実際に民間企業で経営にSDGsを採り入れ、経営面でもプラスになっている事例集の一つとして、Biz Solution by DoCoMoの成功事例から学ぶ、SDGsと日本の中小企業経営の親和性という記事は、一つのヒントになるかと思います。

 

(以下、要点を抜粋)

  • 経営計画そのものに自社で実現可能なSDGsを実装。印刷を通じて社会に貢献することをめざし、人体に有害な石油系溶剤を含まないインキ(インク)を使用したり、印刷事業により排出される年間のCO2を算出し、その全量を太陽光パネルの設置などにより打ち消す活動(カーボンオフセット)を行う
  • 2017年にSDGs経営のプロジェクトチームを立ち上げ、社員が主体的にSDGsに取組める環境を整える。また、自社のWebサイトもSDGsに焦点を当てて刷新、SNSでの発信にも力を入れる。
    その結果、SDGsに取組む企業や団体との取引は年々増え続けている
  • リフォームや家庭用太陽光発電の事業など、再生可能エネルギーの普及活動だけにとどまらず、地方経済の衰退問題の解決にも取組む。ソーラーシェアリング(営農型発電)という、畑に設置した太陽光パネルによる発電売買収入と、その下の畑での農業収入を両立させた事業を行う
  • 外務省の専用サイトに注目し、数年前からはじめていた使用済み卒塔婆のリサイクル、社内の省電力化やペーパーレス化などの取組みをSDGsの各項目に当てはめ、自社サイトへ掲載。外務省へ問合せリンク申請したところ、約1か月後にリンクされた。
  • 地域の至る場所で「和菓子の移動教室」を展開。これは、高齢者である熟練の職人を離島や山間部などの地域に派遣し、その地域の子どもから高齢者と一緒に和菓子を作るという事業です。「高齢者や子どもが中心に取組めるSDGs活動は、地方創生のロールモデルとなり得る」と、アワードでも高い評価を得た

このように、企業として社会的責任を果たし、イメージを向上(ひいては社会・市民・顧客・金融機関などからの信頼を得る)させること、さらに

従来から推進してきた環境保全や地域社会への貢献活動をSDGsの活動として見える化することで、顧客や市場、地域などにアピールしていること」です。このことが、顧客の市場の開拓、従業員のモチベーションアップという効果を生み、さらには人材の利活用の面でもうまくいっている企業もあるようです。

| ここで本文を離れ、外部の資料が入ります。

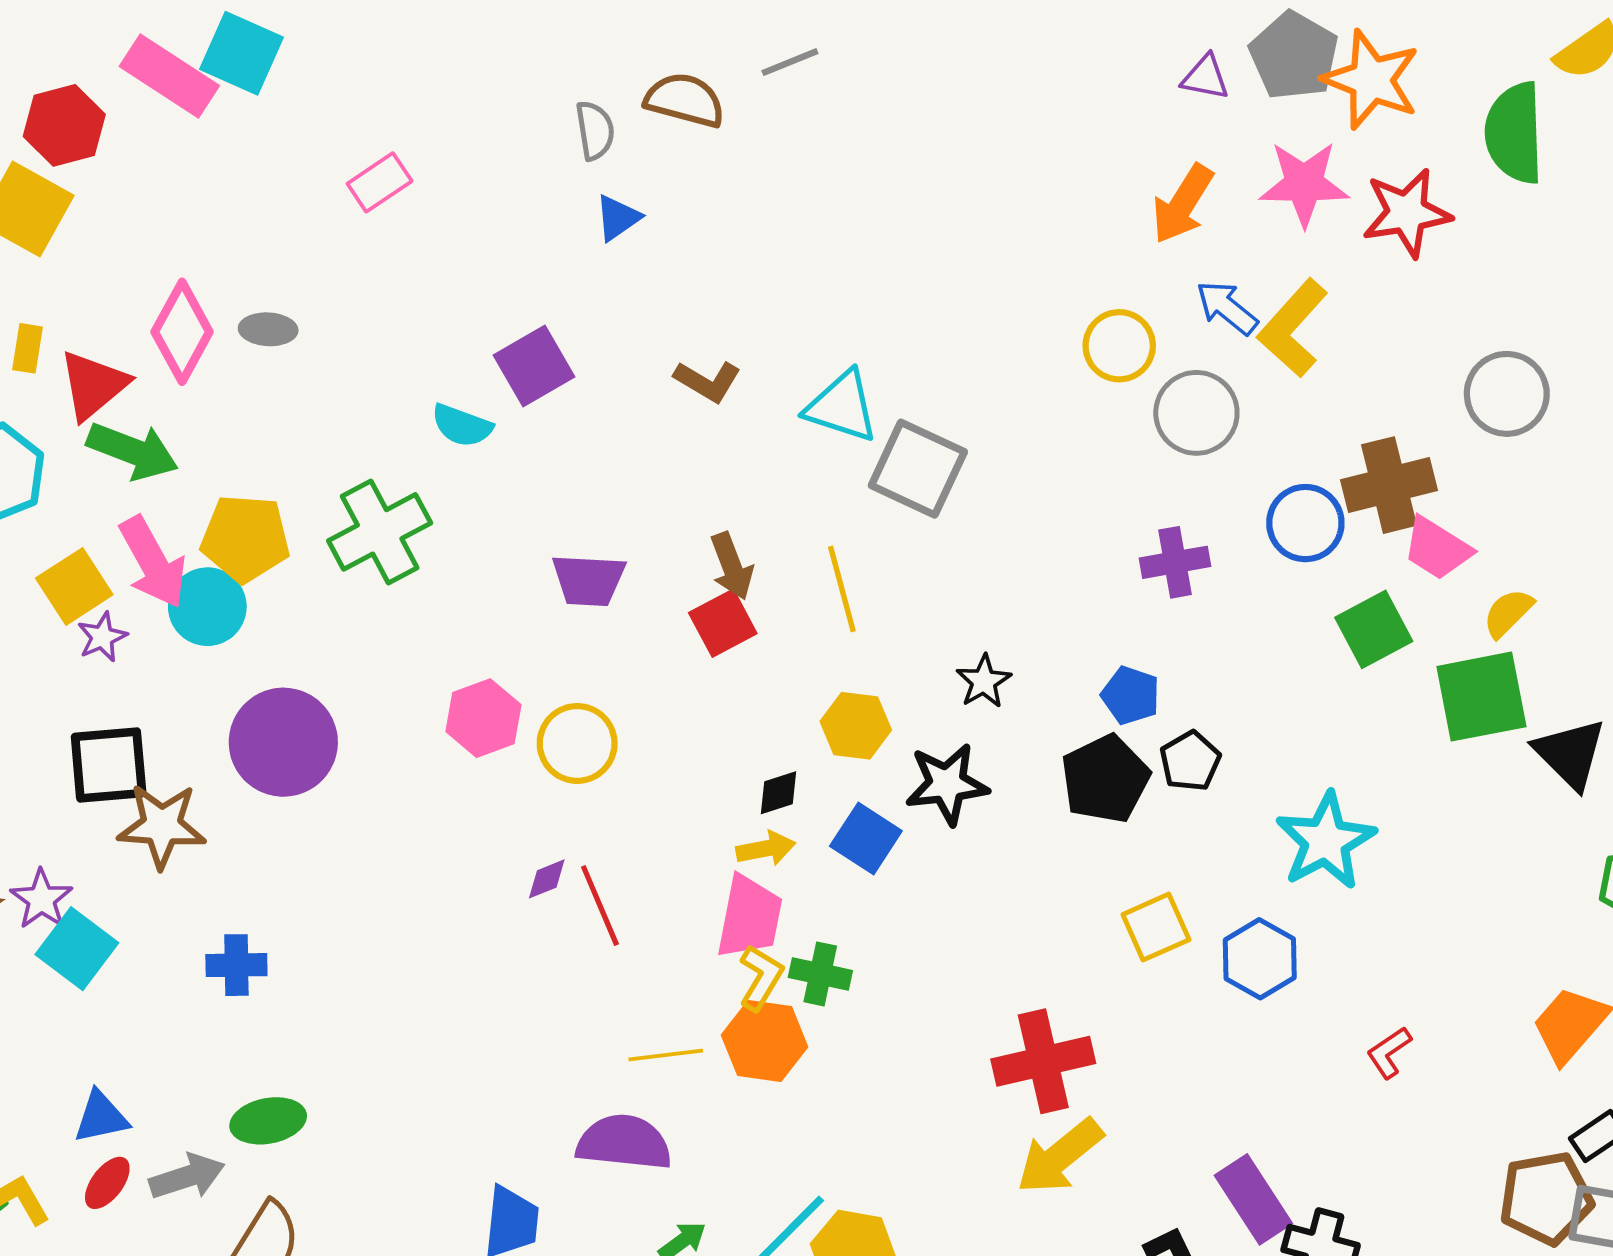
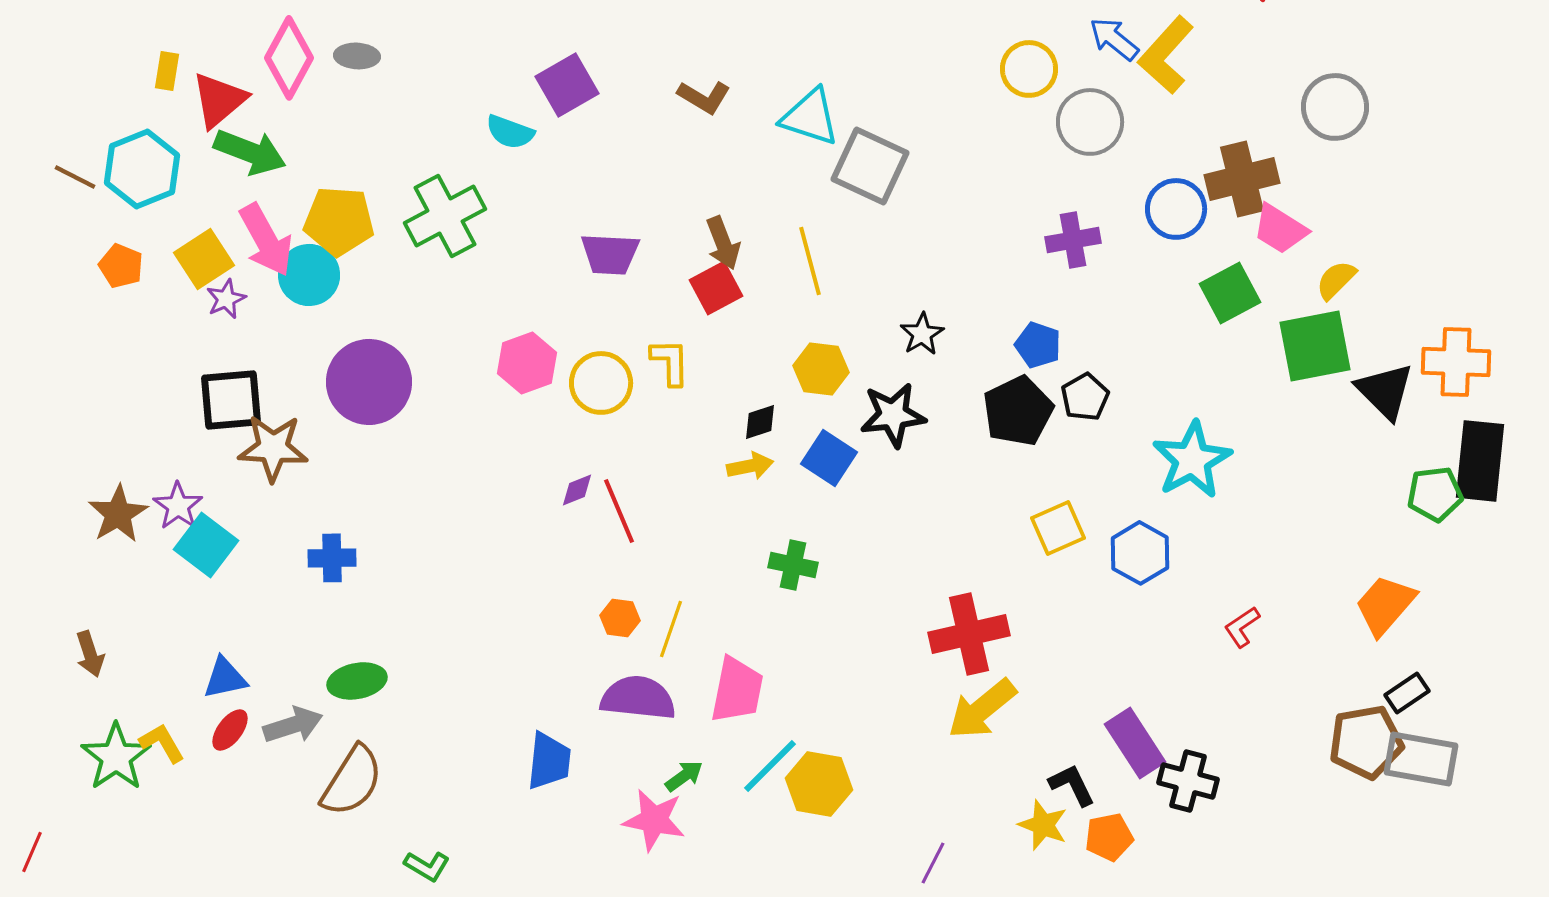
pink trapezoid: (749, 917) -> (737, 690), moved
yellow L-shape: (761, 978) -> (670, 362), moved, turned -32
orange hexagon: (765, 1041) -> (620, 618), moved, size x0.6
yellow line: (666, 1055) -> (671, 629), turned -64

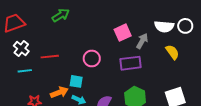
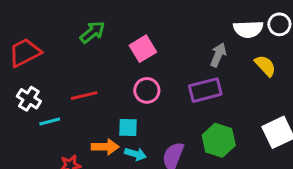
pink square: (123, 33) -> (143, 49), moved
white cross: (21, 49) -> (29, 99), moved
orange arrow: (59, 92) -> (105, 147), turned 30

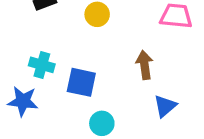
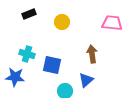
blue triangle: (165, 106) -> (86, 80), moved

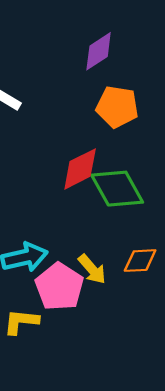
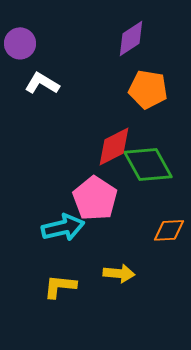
yellow arrow: (92, 269) -> (119, 273), moved, turned -44
pink pentagon: (59, 287) -> (95, 198), moved

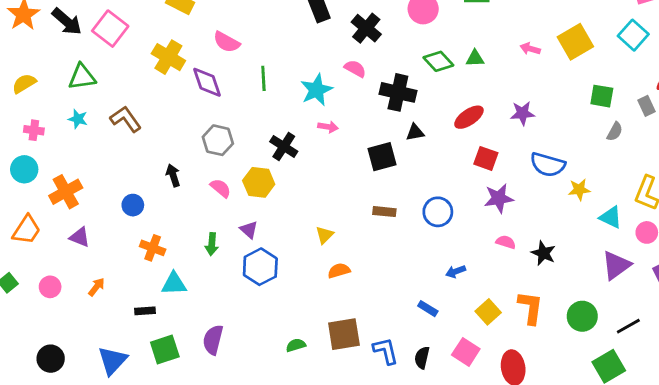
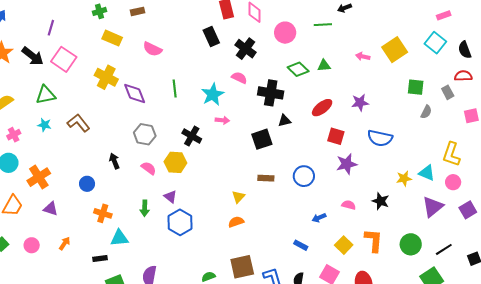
pink semicircle: (227, 42) -> (152, 49), moved
pink cross: (34, 130) -> (14, 135), turned -32
yellow star: (579, 190) -> (404, 178), moved
yellow triangle: (325, 235) -> (238, 197), moved
pink semicircle: (506, 242) -> (349, 205), moved

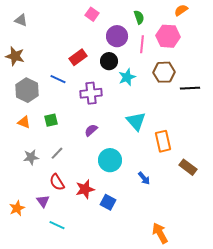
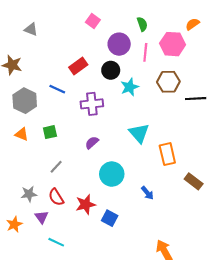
orange semicircle: (181, 10) -> (192, 24), moved
gray triangle: (21, 20) -> (31, 29), moved
gray star: (31, 157) -> (29, 194), moved

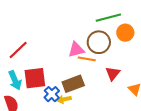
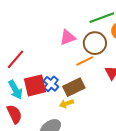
pink triangle: (76, 50) -> (68, 37), moved
orange line: (87, 59) -> (85, 61), turned -30
blue cross: (52, 94) -> (51, 84), moved

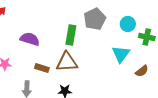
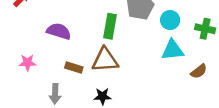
cyan circle: (128, 24) -> (170, 20), moved
cyan triangle: (121, 54) -> (173, 50), turned 48

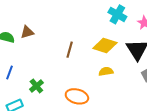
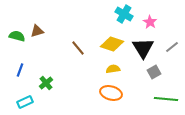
brown line: (70, 50) -> (78, 48), turned -56
orange ellipse: (77, 96) -> (111, 93), moved

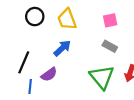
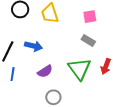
blue arrow: (62, 48) -> (34, 46), moved, turned 54
purple semicircle: (49, 74) -> (45, 71), moved

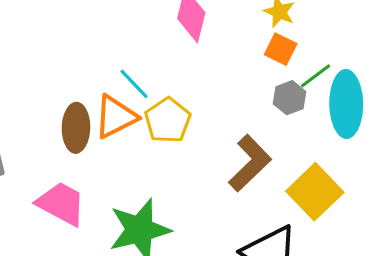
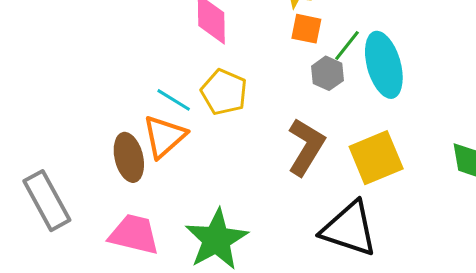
yellow pentagon: (168, 120) -> (224, 92), moved
yellow square: (315, 192) -> (376, 158), turned 36

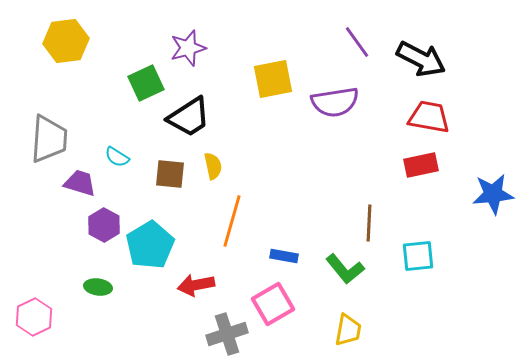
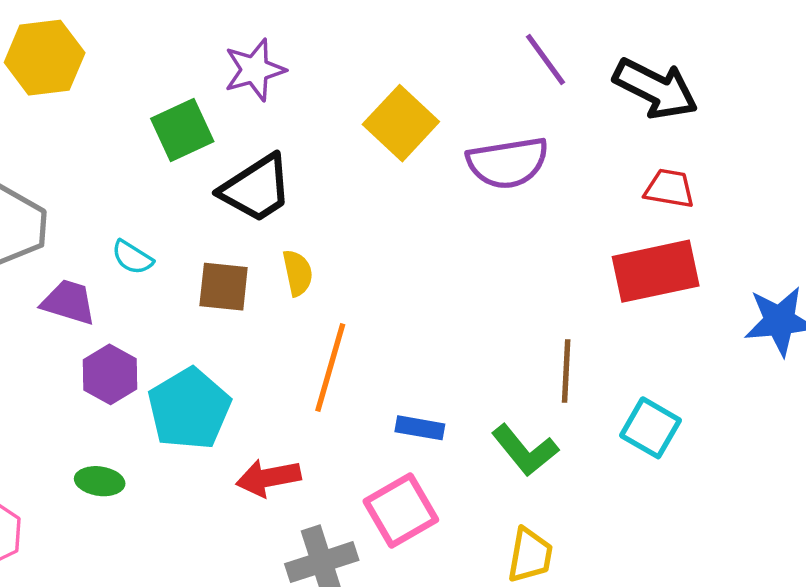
yellow square: (273, 79) -> (401, 123), turned -36
red trapezoid: (429, 117) -> (669, 189), size x0.7
red rectangle: (421, 165) -> (656, 271), size x1.4
cyan square: (418, 256) -> (650, 428), turned 36

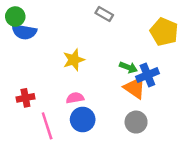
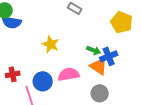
yellow star: (74, 60) -> (51, 44), turned -30
pink semicircle: (75, 98) -> (69, 74), moved, size x1.5
blue circle: (83, 119) -> (43, 81), moved

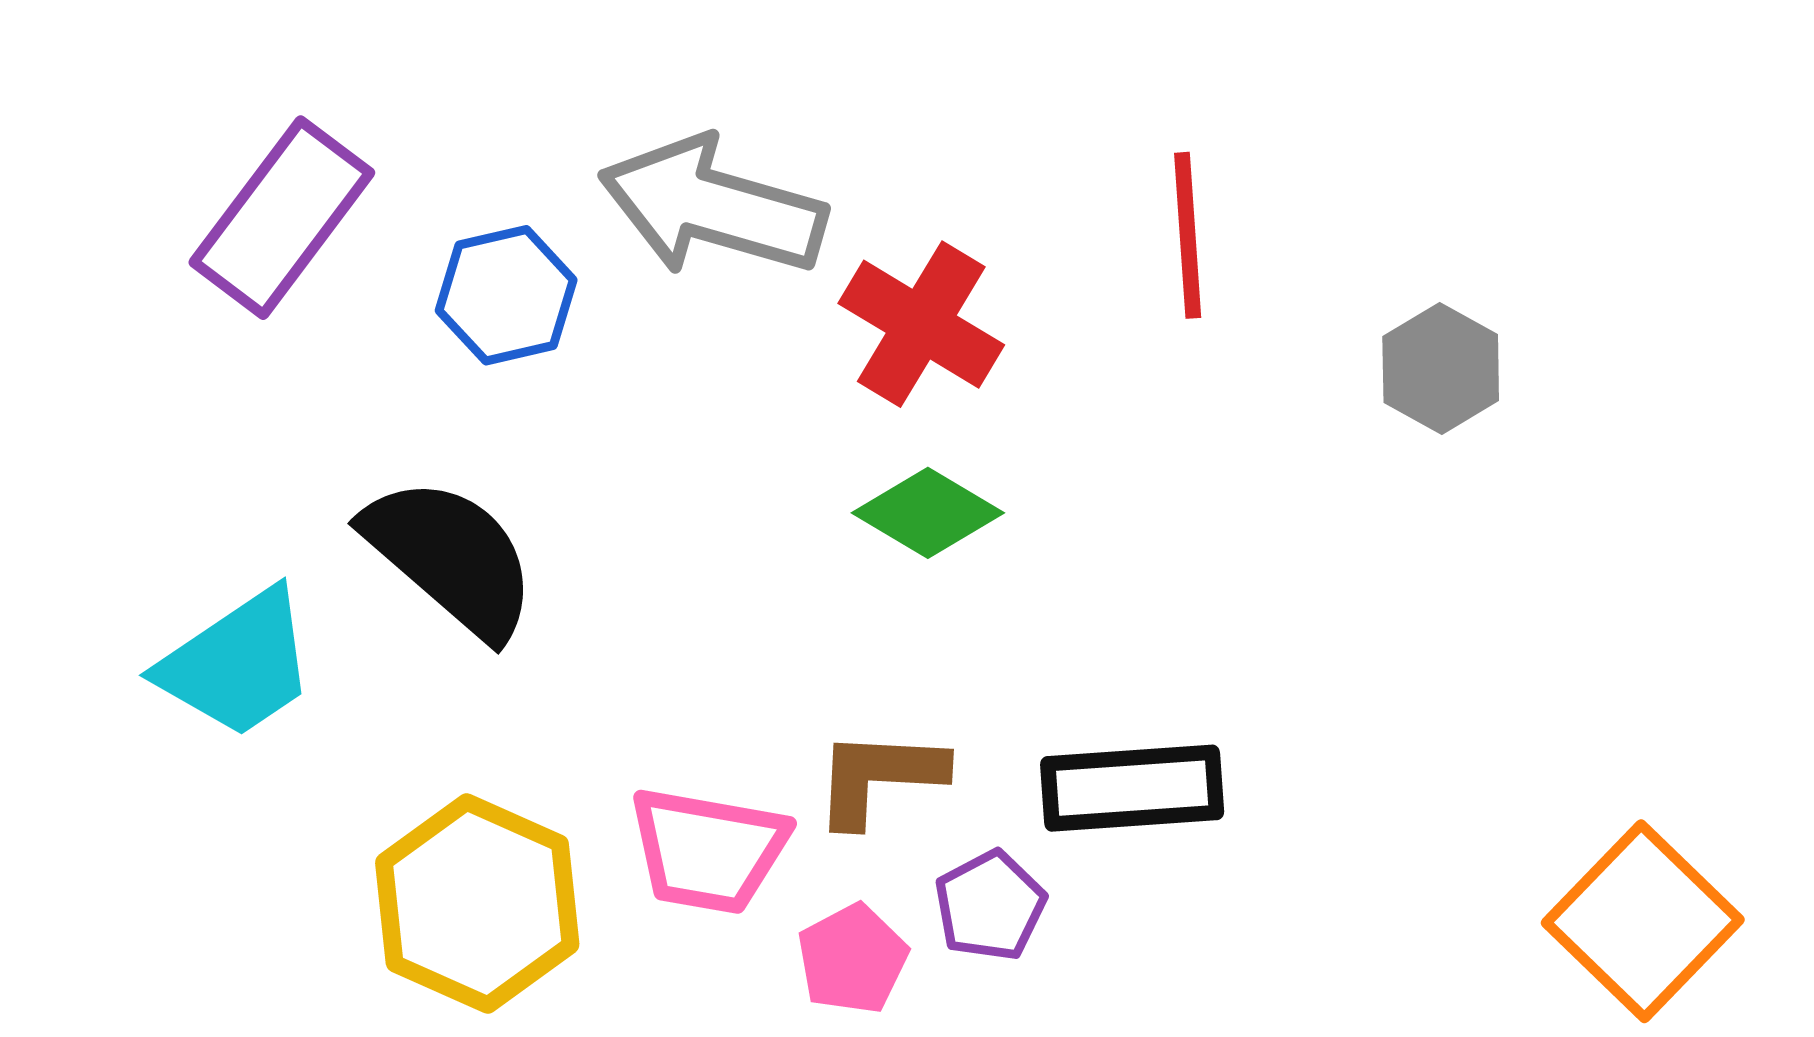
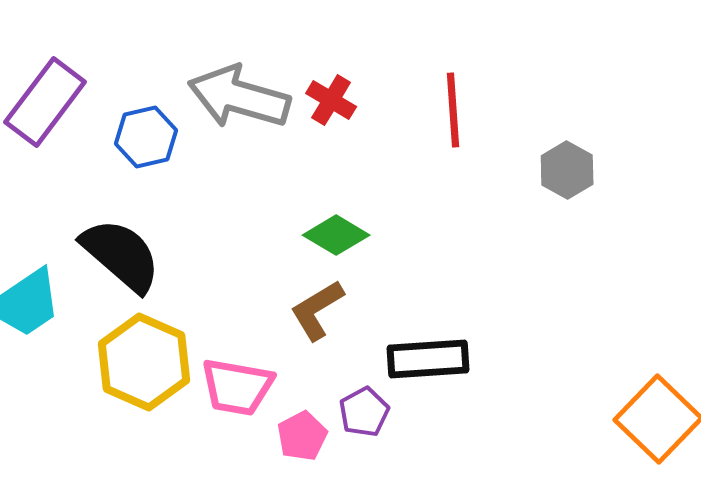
red cross: (921, 324) -> (331, 100), moved, size x0.7
brown L-shape: (879, 777) -> (317, 310), moved, turned -34
yellow hexagon: (477, 904) -> (144, 362), moved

という、これまで当たり前のようにやってきたり、これから取り組む事業の「社会課題解決」という側面に目を向け、SDGsの活動としてクローズアップすることにより、企業の評価が高まるという側面があると言えます。

 

また、SDGsに取り組む団体間の地方創生SDGs官民連携プラットフォームというのも存在し、SDGsに取り組む官民と連携を取ることもできます。

 

ただ、いきなりSDGsに取り組むぞ、と何か新しい事をしようとするのは、少しハードルが高いかもしれません。

 

中小企業にとっては、始めにSDGsありきではなく、自社の活動の中でSDGsに合致する部分があれば、その点をよりアピールし、SDGsの実現に向けた形でより研ぎ澄ましていく、という形の関わり方の方が良いのではないでしょうか。

 

まず自社(自分)の活動に改めて目を向けてみる。

 

中小企業や個人事業、フリーランス、その他個人に取っては、日々の活動を改めて振り返る、そこがSDGsの入り口ではないかと思います。